**** Data for review
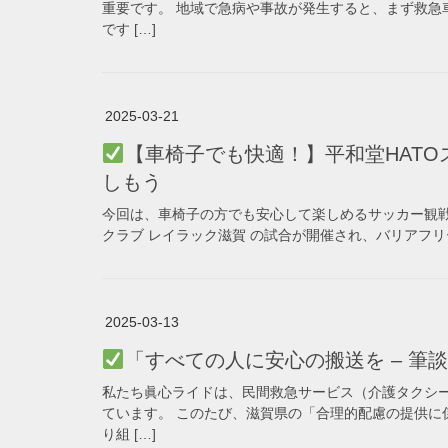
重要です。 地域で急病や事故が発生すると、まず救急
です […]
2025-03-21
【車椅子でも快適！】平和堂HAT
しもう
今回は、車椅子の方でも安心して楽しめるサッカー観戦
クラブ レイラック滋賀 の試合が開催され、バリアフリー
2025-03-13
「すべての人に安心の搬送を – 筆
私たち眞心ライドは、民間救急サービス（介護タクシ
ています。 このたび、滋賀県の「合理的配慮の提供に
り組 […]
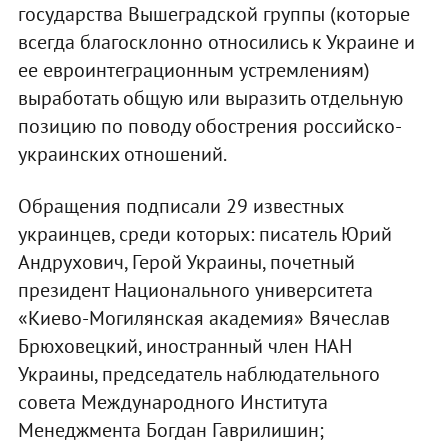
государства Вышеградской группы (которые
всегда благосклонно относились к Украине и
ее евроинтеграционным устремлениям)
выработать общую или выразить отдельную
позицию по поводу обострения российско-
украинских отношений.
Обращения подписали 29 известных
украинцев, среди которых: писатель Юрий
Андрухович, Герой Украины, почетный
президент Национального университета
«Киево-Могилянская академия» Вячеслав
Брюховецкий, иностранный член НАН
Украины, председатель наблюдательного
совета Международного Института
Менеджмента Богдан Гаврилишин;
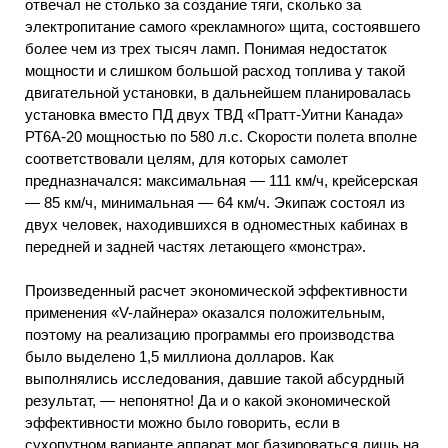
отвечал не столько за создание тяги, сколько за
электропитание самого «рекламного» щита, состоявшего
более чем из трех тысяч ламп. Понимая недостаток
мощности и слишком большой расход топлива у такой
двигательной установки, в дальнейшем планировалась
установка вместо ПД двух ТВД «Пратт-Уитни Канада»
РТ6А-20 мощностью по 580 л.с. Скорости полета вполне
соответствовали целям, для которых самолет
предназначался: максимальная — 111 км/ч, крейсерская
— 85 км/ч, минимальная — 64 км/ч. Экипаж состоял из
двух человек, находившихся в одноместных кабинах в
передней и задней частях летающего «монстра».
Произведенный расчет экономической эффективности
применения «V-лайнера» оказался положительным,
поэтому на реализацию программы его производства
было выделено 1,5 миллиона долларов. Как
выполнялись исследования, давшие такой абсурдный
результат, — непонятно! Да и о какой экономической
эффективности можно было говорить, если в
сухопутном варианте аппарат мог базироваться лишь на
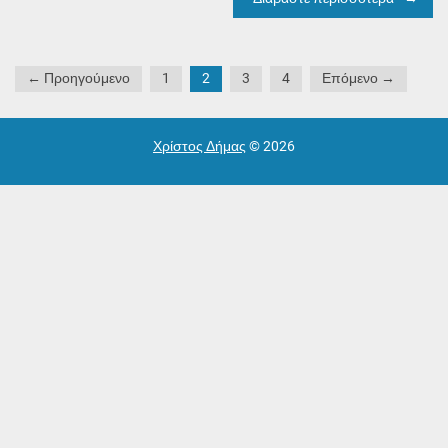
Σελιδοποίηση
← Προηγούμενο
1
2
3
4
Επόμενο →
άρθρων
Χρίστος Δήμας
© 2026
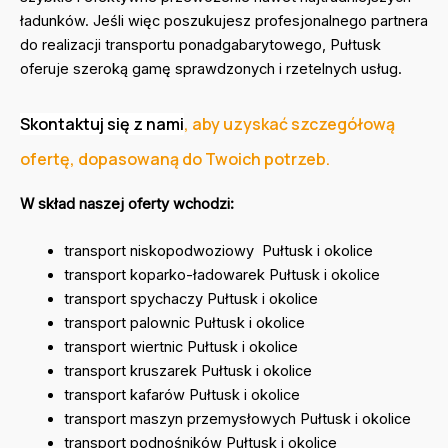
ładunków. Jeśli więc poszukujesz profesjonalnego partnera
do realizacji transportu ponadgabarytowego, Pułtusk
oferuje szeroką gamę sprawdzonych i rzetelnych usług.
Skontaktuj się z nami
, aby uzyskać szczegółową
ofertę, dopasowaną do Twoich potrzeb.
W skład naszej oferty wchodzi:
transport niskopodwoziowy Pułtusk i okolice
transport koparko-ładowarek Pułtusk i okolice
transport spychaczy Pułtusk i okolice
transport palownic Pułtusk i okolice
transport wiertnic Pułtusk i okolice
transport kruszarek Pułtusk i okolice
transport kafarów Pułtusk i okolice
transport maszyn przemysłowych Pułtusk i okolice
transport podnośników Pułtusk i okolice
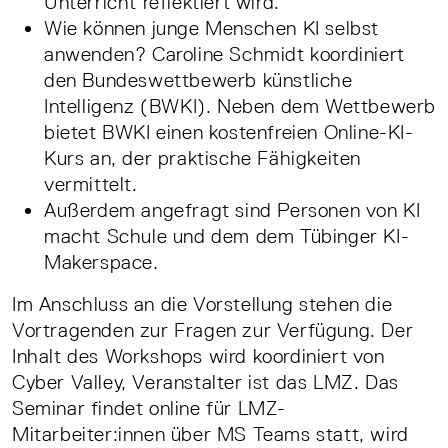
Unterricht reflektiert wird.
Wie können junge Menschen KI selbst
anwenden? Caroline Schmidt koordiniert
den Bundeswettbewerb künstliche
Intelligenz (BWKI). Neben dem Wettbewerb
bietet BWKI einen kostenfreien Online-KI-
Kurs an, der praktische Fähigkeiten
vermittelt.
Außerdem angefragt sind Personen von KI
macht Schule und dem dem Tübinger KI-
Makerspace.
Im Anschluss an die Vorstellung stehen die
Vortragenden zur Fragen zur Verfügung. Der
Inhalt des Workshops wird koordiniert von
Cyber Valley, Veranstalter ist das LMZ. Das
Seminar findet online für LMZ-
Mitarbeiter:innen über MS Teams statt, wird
********
- _Your objective_
Search the data for the word "которых" and copy each line where it appears.

- _Task result_
украинцев, среди которых: писатель Юрий
соответствовали целям, для которых самолет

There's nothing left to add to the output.